▶ What you need to do:
An exact copy of the records below is required, and it must contain no pictures.

-- Input data follows --

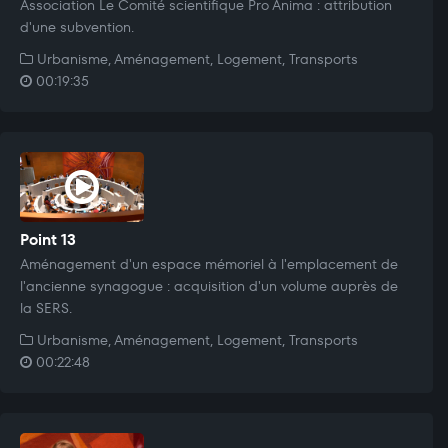
Association Le Comité scientifique Pro Anima : attribution
d'une subvention.
Urbanisme, Aménagement, Logement, Transports
00:19:35
Point 13
Aménagement d'un espace mémoriel à l'emplacement de
l'ancienne synagogue : acquisition d'un volume auprès de
la SERS.
Urbanisme, Aménagement, Logement, Transports
00:22:48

-- Input data concluded --

▶ Finished exercise:
Association Le Comité scientifique Pro Anima : attribution
d'une subvention.
Urbanisme, Aménagement, Logement, Transports
00:19:35
Point 13
Aménagement d'un espace mémoriel à l'emplacement de
l'ancienne synagogue : acquisition d'un volume auprès de
la SERS.
Urbanisme, Aménagement, Logement, Transports
00:22:48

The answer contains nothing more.